→ Task to complete:
Return the data below unchanged, without images.

^^^^^^^^^^^^^^^^

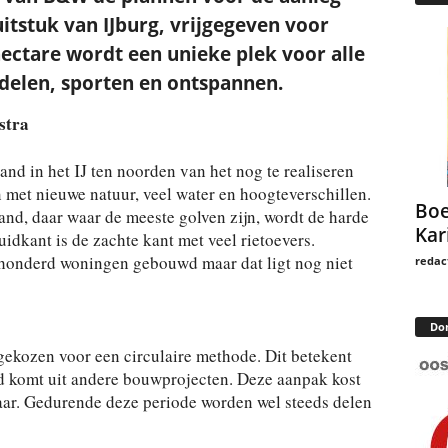
uitstuk van IJburg, vrijgegeven voor
hectare wordt een unieke plek voor alle
len, sporten en ontspannen.
stra
and in het IJ ten noorden van het nog te realiseren
 met nieuwe natuur, veel water en hoogteverschillen.
Boe
and, daar waar de meeste golven zijn, wordt de harde
Kar
uidkant is de zachte kant met veel rietoevers.
fhonderd woningen gebouwd maar dat ligt nog niet
redac
Do
gekozen voor een circulaire methode. Dit betekent
d komt uit andere bouwprojecten. Deze aanpak kost
 jaar. Gedurende deze periode worden wel steeds delen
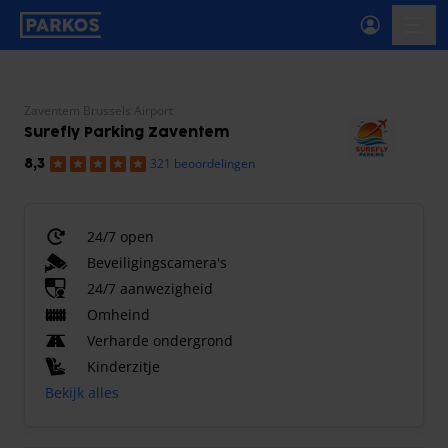
label-voor-primaire-navigatie
menu
Zaventem Brussels Airport
Surefly Parking Zaventem
321 beoordelingen
8,3
24/7 open
Beveiligingscamera's
24/7 aanwezigheid
Omheind
Verharde ondergrond
Kinderzitje
Bekijk alles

^^^^^^^^^^^^^^^^

→ Output for this task:
uitstuk van IJburg, vrijgegeven voor
hectare wordt een unieke plek voor alle
len, sporten en ontspannen.
stra
and in het IJ ten noorden van het nog te realiseren
 met nieuwe natuur, veel water en hoogteverschillen.
Boe
and, daar waar de meeste golven zijn, wordt de harde
Kar
uidkant is de zachte kant met veel rietoevers.
fhonderd woningen gebouwd maar dat ligt nog niet
redac
Do
gekozen voor een circulaire methode. Dit betekent
d komt uit andere bouwprojecten. Deze aanpak kost
 jaar. Gedurende deze periode worden wel steeds delen
label-voor-primaire-navigatie
menu
Zaventem Brussels Airport
Surefly Parking Zaventem
321 beoordelingen
8,3
24/7 open
Beveiligingscamera's
24/7 aanwezigheid
Omheind
Verharde ondergrond
Kinderzitje
Bekijk alles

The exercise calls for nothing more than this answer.